DATA SUPPLIED section start
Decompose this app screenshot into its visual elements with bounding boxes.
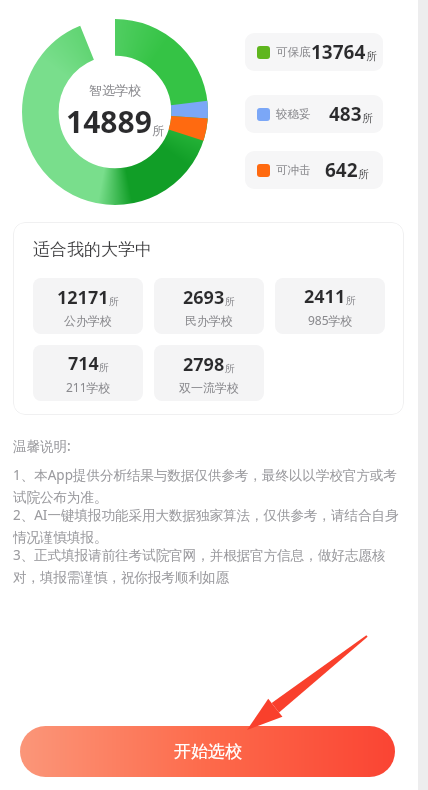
- staticText: 642: [325, 157, 358, 183]
- staticText: 所: [346, 294, 356, 307]
- staticText: 2411: [304, 284, 346, 309]
- staticText: 3、正式填报请前往考试院官网，并根据官方信息，做好志愿核对，填报需谨慎，祝你报考…: [13, 546, 407, 586]
- staticText: 13764: [311, 39, 366, 65]
- staticText: 所: [358, 167, 369, 181]
- button[interactable]: 2693: [154, 278, 264, 334]
- staticText: 开始选校: [174, 741, 242, 762]
- staticText: 2693: [183, 285, 225, 310]
- button[interactable]: 可保底: [245, 33, 383, 71]
- staticText: 所: [225, 362, 235, 375]
- staticText: 所: [366, 49, 373, 63]
- button[interactable]: 可冲击: [245, 151, 383, 189]
- button[interactable]: 较稳妥: [245, 95, 383, 133]
- staticText: 双一流学校: [179, 380, 239, 395]
- staticText: 1、本App提供分析结果与数据仅供参考，最终以以学校官方或考试院公布为准。: [13, 466, 407, 506]
- staticText: 所: [152, 123, 164, 138]
- button[interactable]: 714: [33, 345, 143, 401]
- staticText: 2798: [183, 352, 225, 377]
- staticText: 温馨说明:: [13, 437, 71, 455]
- button[interactable]: 2411: [275, 278, 385, 334]
- staticText: 所: [362, 111, 373, 125]
- staticText: 所: [99, 361, 109, 374]
- staticText: 211学校: [66, 379, 111, 395]
- staticText: 可保底: [276, 45, 311, 59]
- staticText: 民办学校: [185, 313, 233, 328]
- staticText: 可冲击: [276, 163, 311, 177]
- button[interactable]: 开始选校: [20, 726, 395, 777]
- staticText: 985学校: [308, 312, 353, 328]
- staticText: 2、AI一键填报功能采用大数据独家算法，仅供参考，请结合自身情况谨慎填报。: [13, 506, 407, 546]
- button[interactable]: 12171: [33, 278, 143, 334]
- staticText: 14889: [66, 101, 152, 142]
- staticText: 所: [225, 295, 235, 308]
- staticText: 483: [329, 101, 362, 127]
- staticText: 714: [68, 351, 99, 376]
- button[interactable]: 2798: [154, 345, 264, 401]
- staticText: 较稳妥: [276, 107, 311, 121]
- staticText: 所: [109, 295, 119, 308]
- staticText: 公办学校: [64, 313, 112, 328]
- staticText: 12171: [57, 285, 109, 310]
- staticText: 适合我的大学中: [33, 239, 152, 260]
- staticText: 智选学校: [89, 82, 141, 98]
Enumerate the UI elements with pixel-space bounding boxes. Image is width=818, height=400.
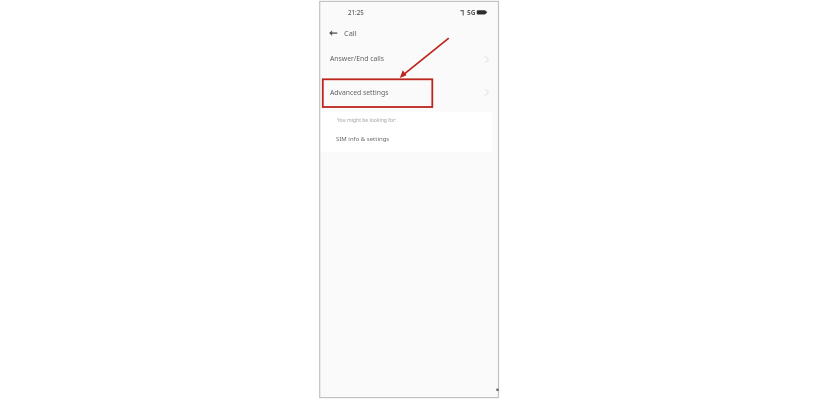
staticText: Answer/End calls: [330, 54, 385, 63]
button[interactable]: Advanced settings: [320, 80, 498, 106]
staticText: SIM info & settings: [336, 135, 390, 143]
button[interactable]: SIM info & settings: [320, 129, 492, 152]
button[interactable]: Answer/End calls: [320, 47, 498, 73]
staticText: You might be looking for:: [337, 117, 397, 124]
button[interactable]: Back: [326, 26, 343, 43]
staticText: Advanced settings: [330, 88, 389, 97]
staticText: Call: [344, 28, 357, 38]
staticText: 21:25: [348, 8, 364, 16]
staticText: 5G: [467, 8, 476, 17]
DATA SUPPLIED section end
### TASK TO COMPLETE
Return every line of the preceding records in which the word "Answer" appears.

### WRITTEN SOLUTION
staticText: Answer/End calls: [330, 54, 385, 63]
button[interactable]: Answer/End calls: [320, 47, 498, 73]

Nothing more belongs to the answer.